What you achieve in life is a direct payback of what you give. Projecting positivity to others is like a boomerang that will always return to its master sooner or later. Make it known that you are an encourager who provides a shot of confidence to anyone who needs it. Consider it a blessing to be gifted with the ability to share a positive outlook that helps others grow stronger.
“We can’t help everyone, but everyone can help someone.” – Ronald Reagan
Do not bury your head in the sand. Extend help to all loved ones you see in conflict. Offer assistance to change their disagreements for the better. Act as a mediator to alter the mind-set of parties bogged down by disagreement. Remind others how they used to love each other. Show them how to reduce anger and open their hearts to constructive resolutions. Look for little ways to lend a helping hand. Instead of telling others how it should be, ask what role you could play in supporting others who are in crisis. Perhaps you could run a few errands, cook a meal, do a little research, or simply lend an ear.
“We can complain because rose bushes have thorns, or rejoice because thorn bushes have roses.” – Abraham Lincoln
We have a moral obligation to do our best in equipping our children with the positive outlook necessary to succeed in life.

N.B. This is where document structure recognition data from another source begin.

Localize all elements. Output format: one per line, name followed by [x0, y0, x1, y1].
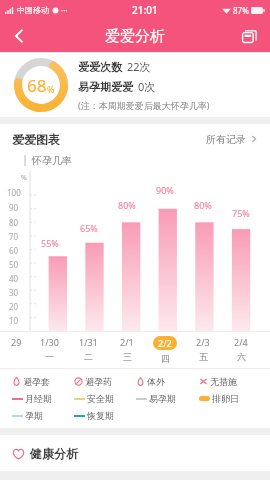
staticText: 安全期 — [87, 393, 114, 404]
button[interactable]: 体外 — [136, 376, 199, 387]
staticText: ··· — [61, 5, 68, 16]
button[interactable]: 健康分析 — [12, 435, 258, 471]
staticText: 健康分析 — [30, 446, 78, 461]
staticText: % — [21, 173, 27, 183]
staticText: 100 — [7, 187, 21, 198]
staticText: 中国移动 — [17, 5, 49, 15]
staticText: 70 — [9, 231, 19, 242]
staticText: (注：本周期爱爱后最大怀孕几率) — [78, 99, 210, 111]
staticText: 90 — [9, 202, 19, 213]
staticText: 90% — [156, 184, 174, 196]
button[interactable]: 避孕套 — [12, 376, 74, 387]
staticText: 爱爱图表 — [12, 132, 60, 147]
staticText: 68 — [27, 74, 47, 97]
staticText: 体外 — [147, 376, 165, 387]
staticText: 30 — [9, 287, 19, 298]
button[interactable]: Back — [5, 22, 33, 50]
staticText: 2/2 — [158, 337, 172, 349]
staticText: 三 — [123, 351, 132, 362]
staticText: 22次 — [127, 59, 151, 74]
staticText: 易孕期 — [149, 393, 176, 404]
staticText: 所有记录 — [206, 133, 246, 146]
button[interactable]: 易孕期 — [136, 393, 199, 404]
staticText: 爱爱次数 — [78, 60, 122, 74]
staticText: 避孕套 — [23, 376, 50, 387]
staticText: 怀孕几率 — [32, 154, 72, 167]
staticText: 87% — [233, 5, 249, 16]
button[interactable]: 无措施 — [199, 376, 262, 387]
staticText: 21:01 — [132, 3, 158, 17]
staticText: 孕期 — [25, 410, 43, 421]
staticText: 二 — [84, 351, 93, 362]
staticText: 五 — [199, 351, 208, 362]
staticText: 80% — [194, 199, 212, 211]
staticText: 1/30 — [40, 336, 59, 348]
staticText: 2/3 — [196, 336, 210, 348]
staticText: 60 — [9, 245, 19, 256]
staticText: 75% — [232, 207, 250, 219]
staticText: 40 — [9, 273, 19, 284]
staticText: 80 — [9, 217, 19, 228]
staticText: 四 — [161, 353, 170, 364]
button[interactable]: Records — [236, 23, 262, 49]
staticText: 80% — [118, 199, 136, 211]
staticText: 2/4 — [234, 336, 248, 348]
button[interactable]: 安全期 — [74, 393, 136, 404]
staticText: 20 — [9, 301, 19, 312]
staticText: 无措施 — [210, 376, 237, 387]
staticText: 排卵日 — [212, 393, 239, 404]
staticText: % — [47, 83, 55, 95]
staticText: 六 — [237, 351, 246, 362]
button[interactable]: 恢复期 — [74, 410, 137, 421]
staticText: 避孕药 — [85, 376, 112, 387]
staticText: 2/1 — [120, 336, 134, 348]
staticText: 易孕期爱爱 — [78, 80, 133, 94]
staticText: 月经期 — [25, 393, 52, 404]
staticText: 55% — [41, 237, 59, 249]
staticText: 0次 — [138, 79, 156, 94]
button[interactable]: 月经期 — [12, 393, 74, 404]
button[interactable]: 避孕药 — [74, 376, 136, 387]
button[interactable]: 2/2 — [158, 337, 172, 349]
staticText: 65% — [80, 222, 98, 234]
button[interactable]: 孕期 — [12, 410, 74, 421]
staticText: 29 — [11, 336, 22, 348]
button[interactable]: 排卵日 — [199, 393, 262, 404]
staticText: 50 — [9, 259, 19, 270]
staticText: 恢复期 — [87, 410, 114, 421]
button[interactable]: 爱爱图表 — [12, 124, 258, 154]
staticText: 一 — [45, 351, 54, 362]
staticText: 爱爱分析 — [105, 27, 165, 46]
staticText: 10 — [9, 315, 19, 326]
staticText: 1/31 — [79, 336, 98, 348]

Children, in particular, can fall prey to negative attitudes. They are just learning to cultivate their talents and do not yet fully appreciate the concept of delayed gratification. We can encourage our children to develop a positive attitude, often, just by spending quality time with them. Let the feeling of a truly wonderful day surrounded by loving family members envelope your children. At the end of the day, talk about some of the moments you most enjoyed together. Help your child become more self-aware by inviting them to discuss their feelings, sensations, and body processes. Nurture a culture of gratitude. Gently prod your child to try again, break down complex tasks, or look at a problem from a different perspective. Model calm responses yourself. Good eye contact and a warm tone can go a long way. Choose your words carefully. Instead of saying “no” all the time, try to reframe your response in a positive manner or ask a thought-provoking query.
“I am too positive to be doubtful, too optimistic to be fearful, and too determined to be defeated.” -Unknown
Set an example of positivity and productivity in your workplace that motivates others to give their all and hit their targets. Smile, laugh, and joke more often. Take a deep breath and take a walk when the task gets stressful. Show gratitude by thanking others for their contributions. Find freedom from “The Overwhelm” by saying “no” to what you don’t want and “yes” to what you need. Make room in each day for yourself and for fun to have greater freedom over your time.
- What can I do to encourage people who doubt themselves?
- How can I reassure myself when I feel disappointed?
- How can I share my positive energy with others?